- Genre: Tokusatsu Kyodai Hero
- Created by: Keita Amemiya
- Written by: Keita Amemiya Toshiki Inoue
- Directed by: Keita Amemiya
- Starring: Yuuta Takayanagi Saori Nara Yasuyo Shirashima
- Opening theme: "Crescent Moon" by Don Dokken
- Composer: Hikaru Nanase
- Country of origin: Japan
- No. of episodes: 6

Production
- Executive producer: Satoshi Kayama
- Producers: Keita Amemiya Satoshi Akamatsu Satoru Ogura
- Cinematography: Hiroshi Kidokor Shinji Tomita
- Running time: 47-75 minutes per episode
- Production company: Media Factory

Original release
- Network: Fuji TV
- Release: October 23, 2000 – March 24, 2001

= Tekkōki Mikazuki =

Tekkōki Mikazuki (鉄甲機ミカヅキ) is a 2000 Japanese tokusatsu television series created and directed by Keita Amemiya, written by Toshiki Inoue, and distributed by Media Factory.
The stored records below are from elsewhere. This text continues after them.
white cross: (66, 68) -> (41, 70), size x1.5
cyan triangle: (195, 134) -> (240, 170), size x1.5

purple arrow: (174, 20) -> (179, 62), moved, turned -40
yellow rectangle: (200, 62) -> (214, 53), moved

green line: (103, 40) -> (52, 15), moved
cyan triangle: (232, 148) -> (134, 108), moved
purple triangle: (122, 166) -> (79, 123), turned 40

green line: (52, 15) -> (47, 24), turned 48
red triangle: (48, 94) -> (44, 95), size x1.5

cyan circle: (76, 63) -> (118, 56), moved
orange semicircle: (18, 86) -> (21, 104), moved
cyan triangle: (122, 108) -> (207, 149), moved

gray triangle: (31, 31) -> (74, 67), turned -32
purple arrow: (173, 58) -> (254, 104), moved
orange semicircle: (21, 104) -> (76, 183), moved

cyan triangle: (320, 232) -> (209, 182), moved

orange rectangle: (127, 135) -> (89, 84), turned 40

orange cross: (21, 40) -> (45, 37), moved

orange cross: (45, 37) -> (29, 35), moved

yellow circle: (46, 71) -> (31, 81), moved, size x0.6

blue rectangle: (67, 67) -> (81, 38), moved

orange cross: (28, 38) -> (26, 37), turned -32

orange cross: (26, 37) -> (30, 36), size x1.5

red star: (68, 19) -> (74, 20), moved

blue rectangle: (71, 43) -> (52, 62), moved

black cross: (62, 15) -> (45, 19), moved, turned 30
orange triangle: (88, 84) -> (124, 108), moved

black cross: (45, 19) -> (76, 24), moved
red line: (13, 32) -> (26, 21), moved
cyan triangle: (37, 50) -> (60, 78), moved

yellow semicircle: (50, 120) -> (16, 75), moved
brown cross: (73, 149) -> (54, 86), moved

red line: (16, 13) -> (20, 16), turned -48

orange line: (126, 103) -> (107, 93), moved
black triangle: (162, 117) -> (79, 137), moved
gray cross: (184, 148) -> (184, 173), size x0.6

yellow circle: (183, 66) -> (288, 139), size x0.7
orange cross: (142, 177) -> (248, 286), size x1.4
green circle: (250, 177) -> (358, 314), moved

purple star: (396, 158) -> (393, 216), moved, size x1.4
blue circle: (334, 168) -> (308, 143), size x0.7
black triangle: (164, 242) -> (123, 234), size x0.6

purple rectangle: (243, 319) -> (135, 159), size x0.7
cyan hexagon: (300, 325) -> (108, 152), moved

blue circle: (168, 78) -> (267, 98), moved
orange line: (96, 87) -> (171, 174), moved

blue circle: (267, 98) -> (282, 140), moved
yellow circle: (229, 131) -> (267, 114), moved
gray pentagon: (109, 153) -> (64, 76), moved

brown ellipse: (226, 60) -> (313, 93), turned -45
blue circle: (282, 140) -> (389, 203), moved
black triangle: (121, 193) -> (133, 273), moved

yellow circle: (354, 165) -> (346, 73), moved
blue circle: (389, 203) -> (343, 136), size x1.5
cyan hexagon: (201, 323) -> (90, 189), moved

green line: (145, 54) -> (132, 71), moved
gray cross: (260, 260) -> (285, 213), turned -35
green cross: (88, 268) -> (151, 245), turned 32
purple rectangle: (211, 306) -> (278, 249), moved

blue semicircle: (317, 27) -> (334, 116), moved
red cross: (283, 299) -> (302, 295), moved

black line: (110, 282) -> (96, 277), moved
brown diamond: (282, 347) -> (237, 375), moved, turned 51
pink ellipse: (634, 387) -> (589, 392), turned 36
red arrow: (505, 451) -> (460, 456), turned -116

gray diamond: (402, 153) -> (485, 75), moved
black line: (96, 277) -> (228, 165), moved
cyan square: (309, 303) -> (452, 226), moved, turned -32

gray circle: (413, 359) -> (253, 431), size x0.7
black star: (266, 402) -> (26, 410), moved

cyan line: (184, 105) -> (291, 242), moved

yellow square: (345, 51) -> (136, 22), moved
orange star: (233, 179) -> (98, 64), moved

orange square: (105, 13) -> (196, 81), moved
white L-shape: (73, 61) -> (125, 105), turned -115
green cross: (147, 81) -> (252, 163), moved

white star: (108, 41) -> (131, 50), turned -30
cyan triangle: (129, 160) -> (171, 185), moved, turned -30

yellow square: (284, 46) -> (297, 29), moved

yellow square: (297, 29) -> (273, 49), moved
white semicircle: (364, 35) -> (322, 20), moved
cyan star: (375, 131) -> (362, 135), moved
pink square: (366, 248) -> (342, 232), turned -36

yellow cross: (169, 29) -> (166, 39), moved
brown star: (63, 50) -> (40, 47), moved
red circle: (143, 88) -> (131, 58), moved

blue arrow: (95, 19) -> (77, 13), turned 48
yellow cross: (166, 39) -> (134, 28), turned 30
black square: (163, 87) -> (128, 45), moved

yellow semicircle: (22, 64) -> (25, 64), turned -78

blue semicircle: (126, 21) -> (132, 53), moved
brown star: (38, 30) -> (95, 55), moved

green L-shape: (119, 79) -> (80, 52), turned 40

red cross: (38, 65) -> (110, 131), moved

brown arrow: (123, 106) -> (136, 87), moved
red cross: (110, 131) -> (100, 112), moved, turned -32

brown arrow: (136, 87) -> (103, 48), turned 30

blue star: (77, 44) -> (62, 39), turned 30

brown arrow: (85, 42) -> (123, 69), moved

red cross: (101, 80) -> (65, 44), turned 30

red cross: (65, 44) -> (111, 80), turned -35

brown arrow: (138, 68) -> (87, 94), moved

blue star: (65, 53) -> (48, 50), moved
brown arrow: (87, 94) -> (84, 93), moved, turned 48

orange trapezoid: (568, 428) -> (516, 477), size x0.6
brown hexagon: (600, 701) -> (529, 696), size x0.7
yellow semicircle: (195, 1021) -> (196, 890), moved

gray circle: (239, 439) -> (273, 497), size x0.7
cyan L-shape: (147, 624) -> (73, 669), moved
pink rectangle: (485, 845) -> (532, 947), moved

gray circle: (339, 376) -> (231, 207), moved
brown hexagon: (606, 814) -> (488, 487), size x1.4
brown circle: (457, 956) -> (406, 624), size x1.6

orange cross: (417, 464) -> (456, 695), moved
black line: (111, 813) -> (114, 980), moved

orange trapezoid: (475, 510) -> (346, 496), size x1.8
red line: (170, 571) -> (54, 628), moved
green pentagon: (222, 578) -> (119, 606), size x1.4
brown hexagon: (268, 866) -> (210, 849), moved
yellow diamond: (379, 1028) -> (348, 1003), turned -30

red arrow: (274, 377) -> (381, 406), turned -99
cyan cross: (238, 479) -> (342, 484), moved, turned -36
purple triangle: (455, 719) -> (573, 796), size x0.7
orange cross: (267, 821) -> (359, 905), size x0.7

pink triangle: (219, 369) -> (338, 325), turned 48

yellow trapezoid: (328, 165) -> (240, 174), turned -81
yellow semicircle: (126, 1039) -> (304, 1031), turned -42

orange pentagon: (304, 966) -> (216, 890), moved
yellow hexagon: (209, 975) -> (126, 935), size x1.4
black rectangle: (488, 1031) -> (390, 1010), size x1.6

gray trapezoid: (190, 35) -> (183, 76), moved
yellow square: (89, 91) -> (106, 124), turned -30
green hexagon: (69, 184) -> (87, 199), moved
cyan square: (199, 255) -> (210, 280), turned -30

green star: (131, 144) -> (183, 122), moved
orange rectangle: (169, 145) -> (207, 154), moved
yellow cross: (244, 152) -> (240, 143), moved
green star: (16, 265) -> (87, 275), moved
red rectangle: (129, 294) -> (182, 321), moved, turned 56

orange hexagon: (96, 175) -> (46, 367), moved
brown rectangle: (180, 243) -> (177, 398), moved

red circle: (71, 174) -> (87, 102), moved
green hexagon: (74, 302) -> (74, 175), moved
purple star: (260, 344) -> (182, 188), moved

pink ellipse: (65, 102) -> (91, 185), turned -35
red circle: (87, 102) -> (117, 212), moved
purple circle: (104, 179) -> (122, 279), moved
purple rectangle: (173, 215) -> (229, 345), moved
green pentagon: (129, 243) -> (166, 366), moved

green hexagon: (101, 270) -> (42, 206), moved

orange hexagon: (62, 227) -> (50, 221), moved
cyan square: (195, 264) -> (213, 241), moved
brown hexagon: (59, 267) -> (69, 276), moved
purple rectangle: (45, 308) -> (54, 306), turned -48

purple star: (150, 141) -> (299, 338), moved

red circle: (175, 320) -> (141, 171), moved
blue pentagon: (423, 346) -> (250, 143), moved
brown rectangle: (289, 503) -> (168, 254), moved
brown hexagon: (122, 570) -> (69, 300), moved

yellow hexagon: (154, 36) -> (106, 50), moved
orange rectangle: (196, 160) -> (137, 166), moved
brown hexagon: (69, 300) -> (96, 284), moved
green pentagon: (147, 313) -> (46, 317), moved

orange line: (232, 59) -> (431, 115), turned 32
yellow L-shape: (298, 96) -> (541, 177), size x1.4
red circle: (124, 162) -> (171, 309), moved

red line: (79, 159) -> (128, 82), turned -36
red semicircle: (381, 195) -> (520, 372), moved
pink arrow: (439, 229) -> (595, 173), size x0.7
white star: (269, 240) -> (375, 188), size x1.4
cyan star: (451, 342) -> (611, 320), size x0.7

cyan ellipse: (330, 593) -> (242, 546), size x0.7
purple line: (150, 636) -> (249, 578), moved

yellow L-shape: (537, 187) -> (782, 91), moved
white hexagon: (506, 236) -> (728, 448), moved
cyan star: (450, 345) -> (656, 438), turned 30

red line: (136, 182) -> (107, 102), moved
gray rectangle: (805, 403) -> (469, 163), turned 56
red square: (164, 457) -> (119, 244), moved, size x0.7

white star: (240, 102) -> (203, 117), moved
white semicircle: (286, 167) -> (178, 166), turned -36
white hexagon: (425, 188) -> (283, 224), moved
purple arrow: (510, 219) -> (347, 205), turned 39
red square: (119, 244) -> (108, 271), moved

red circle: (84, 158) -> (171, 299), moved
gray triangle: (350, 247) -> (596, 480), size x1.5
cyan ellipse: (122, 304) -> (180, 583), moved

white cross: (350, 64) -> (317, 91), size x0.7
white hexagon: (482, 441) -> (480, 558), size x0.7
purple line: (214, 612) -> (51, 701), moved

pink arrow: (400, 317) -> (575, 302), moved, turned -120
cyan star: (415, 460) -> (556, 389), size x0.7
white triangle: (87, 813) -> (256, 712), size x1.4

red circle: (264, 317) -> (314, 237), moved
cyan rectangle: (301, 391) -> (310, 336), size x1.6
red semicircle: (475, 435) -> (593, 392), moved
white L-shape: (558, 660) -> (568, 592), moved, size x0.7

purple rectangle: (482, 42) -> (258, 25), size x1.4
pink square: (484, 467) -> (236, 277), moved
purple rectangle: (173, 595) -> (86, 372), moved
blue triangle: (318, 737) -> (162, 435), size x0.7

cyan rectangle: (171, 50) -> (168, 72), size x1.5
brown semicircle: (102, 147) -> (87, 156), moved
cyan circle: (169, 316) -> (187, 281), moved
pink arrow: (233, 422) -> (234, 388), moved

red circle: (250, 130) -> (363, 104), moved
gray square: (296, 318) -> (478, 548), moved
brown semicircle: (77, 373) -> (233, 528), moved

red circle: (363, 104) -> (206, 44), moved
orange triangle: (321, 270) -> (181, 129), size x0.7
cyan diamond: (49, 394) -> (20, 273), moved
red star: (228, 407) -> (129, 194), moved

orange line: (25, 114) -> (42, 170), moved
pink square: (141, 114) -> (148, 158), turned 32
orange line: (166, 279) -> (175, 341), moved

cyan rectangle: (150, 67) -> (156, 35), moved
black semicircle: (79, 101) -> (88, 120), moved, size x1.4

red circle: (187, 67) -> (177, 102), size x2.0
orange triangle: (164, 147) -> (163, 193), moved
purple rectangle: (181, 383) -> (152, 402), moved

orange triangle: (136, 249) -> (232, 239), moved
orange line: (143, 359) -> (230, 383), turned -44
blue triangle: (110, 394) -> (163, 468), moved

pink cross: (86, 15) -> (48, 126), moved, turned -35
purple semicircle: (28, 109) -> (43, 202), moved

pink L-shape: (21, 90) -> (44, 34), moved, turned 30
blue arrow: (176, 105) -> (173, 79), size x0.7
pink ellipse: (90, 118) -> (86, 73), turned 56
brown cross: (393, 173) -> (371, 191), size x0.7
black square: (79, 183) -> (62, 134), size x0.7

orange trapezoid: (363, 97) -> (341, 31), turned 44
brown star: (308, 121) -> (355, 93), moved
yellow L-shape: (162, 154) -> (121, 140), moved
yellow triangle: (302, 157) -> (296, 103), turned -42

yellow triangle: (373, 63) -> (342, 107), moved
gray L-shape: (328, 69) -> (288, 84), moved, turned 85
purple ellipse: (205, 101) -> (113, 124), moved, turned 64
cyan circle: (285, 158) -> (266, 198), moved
The series aired on Fuji TV from October 23, 2000, to March 24, 2001, although only for six episodes, and has since been released in a DVD box set on February 5, 2010. The series features several groups utilizing giant robots, including the titular Mikazuki (lit. "crescent moon" (三日月, mikazuki)), to fight monsters born of human trauma known as Idom (イドム, Idomu).